Central Valley Bullet Train Costs Increase
California’s Central Valley bullet train cost projections have increased to $12.4 billion, state rail authority staff say in an internal report, according to the Los Angeles Times.
Staff made the estimates for the 119-mile section in advance of a project update that the rail authority is scheduled to release to the state legislature on May 8, “detailing a plan by Gov. Gavin Newsom to build a partial high-speed system” from Bakersfield to Merced, the published report says.
The cost of building a 119-mile section of the California bullet train in the Central Valley is projected to increase by $1.8 billion, according an internal draft report by the state rail authority’s staff.
The estimate was made in preparation for a project update that the rail authority is scheduled to release to the Legislature on Wednesday, detailing Newsom’s plan to build a partial high-speed system running from Bakersfield to Merced.
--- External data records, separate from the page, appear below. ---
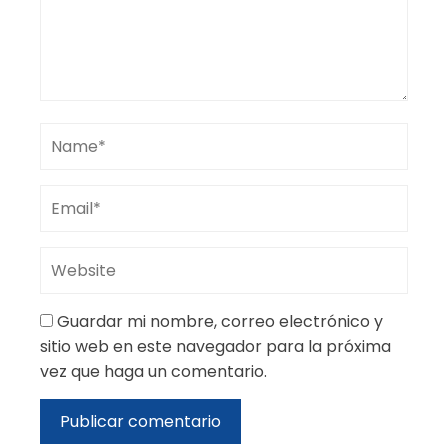
Guardar mi nombre, correo electrónico y
sitio web en este navegador para la próxima
vez que haga un comentario.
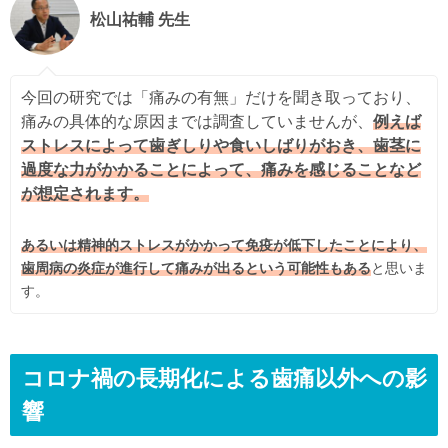
松山祐輔 先生
今回の研究では「痛みの有無」だけを聞き取っており、
痛みの具体的な原因までは調査していませんが、
例えば
ストレスによって歯ぎしりや食いしばりがおき、歯茎に
過度な力がかかることによって、痛みを感じることなど
が想定されます。
あるいは精神的ストレスがかかって免疫が低下したことにより、
歯周病の炎症が進行して痛みが出るという可能性もある
と思いま
す。
コロナ禍の長期化による歯痛以外への影
響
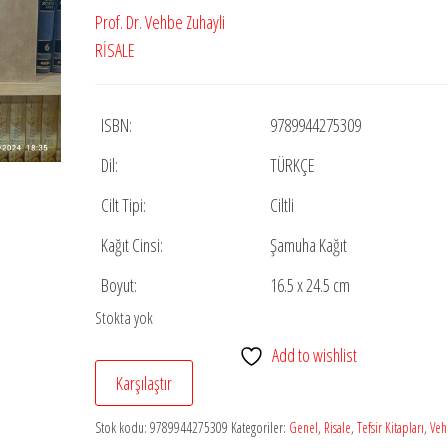
fiyat:
andaki
Prof. Dr. Vehbe Zuhayli
₺20.000,00.
fiyat:
RİSALE
₺14.000,00.
ISBN:
9789944275309
Dil:
TÜRKÇE
Cilt Tipi:
Ciltli
Kağıt Cinsi:
Şamuha Kağıt
Boyut:
16.5 x 24.5 cm
Stokta yok
Add to wishlist
Karşılaştır
Stok kodu:
9789944275309
Kategoriler:
Genel
,
Risale
,
Tefsir Kitapları
,
Veh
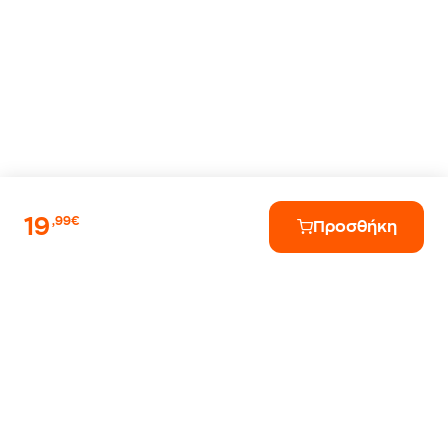
19
,99€
Προσθήκη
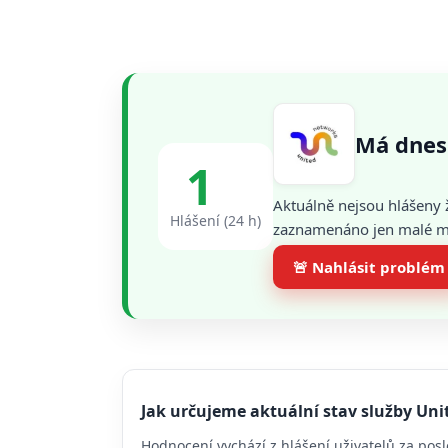
Má dnes
1
Aktuálně nejsou hlášeny 
Hlášení (24 h)
zaznamenáno jen malé mno
🚨 Nahlásit problém
Jak určujeme aktuální stav služby Un
Hodnocení vychází z hlášení uživatelů za posl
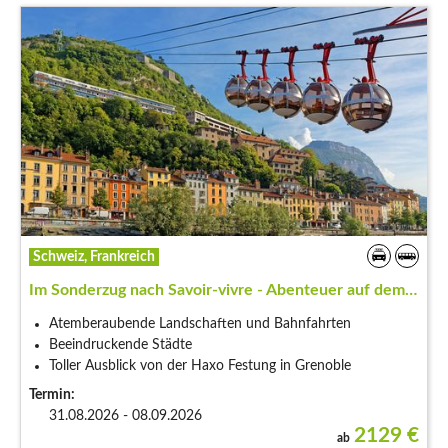
Schweiz, Frankreich
Im Sonderzug nach Savoir-vivre - Abenteuer auf dem…
Atemberaubende Landschaften und Bahnfahrten
Beeindruckende Städte
Toller Ausblick von der Haxo Festung in Grenoble
Termin:
31.08.2026 - 08.09.2026
2129
€
ab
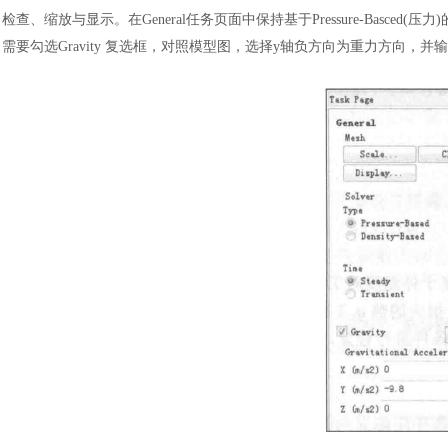
检查、缩放与显示。在General任务页面中保持基于Pressure-Basced
需要勾选Gravity 复选框，对照模型图，选择y轴负方向为重力方向，并输入“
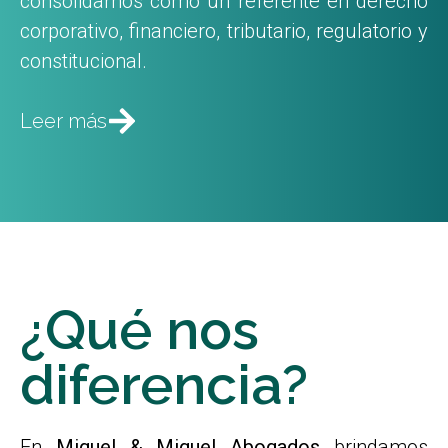
consolidarnos como un referente en derecho
corporativo, financiero, tributario, regulatorio y
constitucional.
Leer más
¿Qué nos
diferencia?
En
Miguel & Miguel Abogados
brindamos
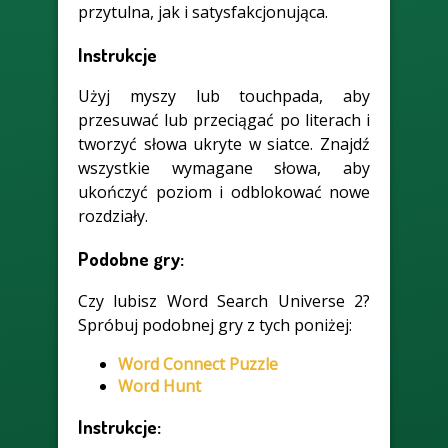
przytulna, jak i satysfakcjonująca.
Instrukcje
Użyj myszy lub touchpada, aby
przesuwać lub przeciągać po literach i
tworzyć słowa ukryte w siatce. Znajdź
wszystkie wymagane słowa, aby
ukończyć poziom i odblokować nowe
rozdziały.
Podobne gry:
Czy lubisz Word Search Universe 2?
Spróbuj podobnej gry z tych poniżej:
Word Connect Puzzle
Word Hunt
Instrukcje:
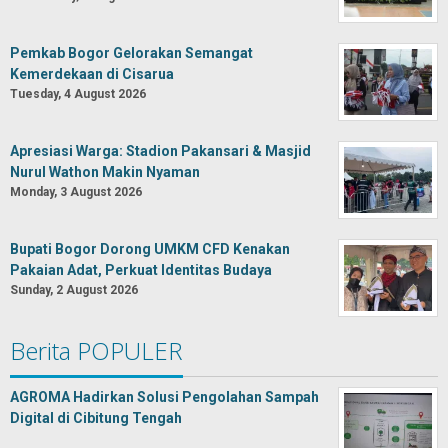
Pemkab Bogor Gelorakan Semangat
Kemerdekaan di Cisarua
Tuesday, 4 August 2026
Apresiasi Warga: Stadion Pakansari & Masjid
Nurul Wathon Makin Nyaman
Monday, 3 August 2026
Bupati Bogor Dorong UMKM CFD Kenakan
Pakaian Adat, Perkuat Identitas Budaya
Sunday, 2 August 2026
Berita POPULER
AGROMA Hadirkan Solusi Pengolahan Sampah
Digital di Cibitung Tengah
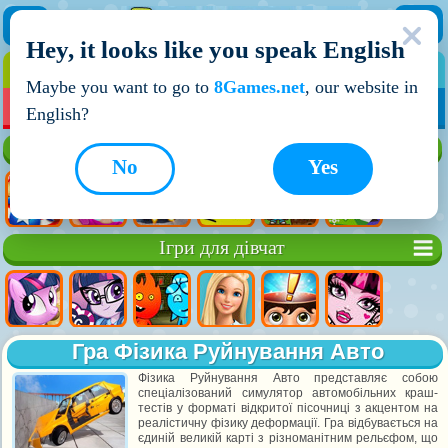
Hey, it looks like you speak English
ІГРИ
ІГРИ ДЛЯ ХЛОПЧИКІВ
Maybe you want to go to
8Games.net
, our website in
МОЇ ІГРИ
НОВІ ІГРИ
ІГРИ НА ДВОХ
English?
Кращі ігри
No
Yes
Ігри для дівчат
Гра Фізика Руйнування Авто
Фізика Руйнування Авто представляє собою
спеціалізований симулятор автомобільних краш-
тестів у форматі відкритої пісочниці з акцентом на
реалістичну фізику деформації. Гра відбувається на
єдиній великій карті з різноманітним рельєфом, що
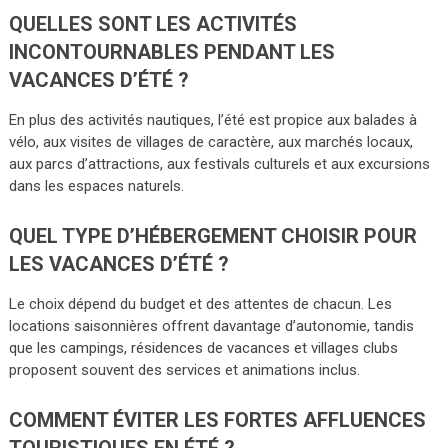
QUELLES SONT LES ACTIVITÉS
INCONTOURNABLES PENDANT LES
VACANCES D’ÉTÉ ?
En plus des activités nautiques, l’été est propice aux balades à
vélo, aux visites de villages de caractère, aux marchés locaux,
aux parcs d’attractions, aux festivals culturels et aux excursions
dans les espaces naturels.
QUEL TYPE D’HÉBERGEMENT CHOISIR POUR
LES VACANCES D’ÉTÉ ?
Le choix dépend du budget et des attentes de chacun. Les
locations saisonnières offrent davantage d’autonomie, tandis
que les campings, résidences de vacances et villages clubs
proposent souvent des services et animations inclus.
COMMENT ÉVITER LES FORTES AFFLUENCES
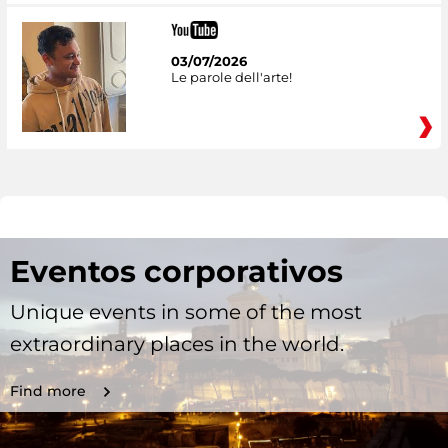
03/07/2026
Le parole dell'arte!
Eventos corporativos
Unique events in some of the most
extraordinary places in the world.
Find more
The overall cost of building the partial system, including the $12.4 billion segment under construction, would reach $20.4 billion. The anticipated completion would be between 2026 and 2030.
Despite the cost increases for the segment under construction, the overall project will be significantly less than the $77 billion originally expected to complete the rail line from Los Angeles to San Francisco. Gov. Newsom says the complete north-south system has no funding or realistic completion plan.
The much smaller Central Valley project raises questions, such as its construction cost, schedule, ridership and operating costs versus revenues, the newspaper reported. “The staff report and a parallel one by Deutsche Bahn Engineering and Consulting, which is advising the state under its role as the “early train operator,” outlined some of the challenges to Newsom’s plan.”
The $1.8-billion cost increase covers bridges, viaducts, trenches and roadbed from Madera to Wasco, a distance of 119 miles. That includes $477 million for actual cost increases, $362 million for increases in scope of the project and nearly $1 billion for additional contingencies to manage risk.
Originally, the rail authority had planned to build about 130 miles of track from Madera to Bakersfield for about $6 billion.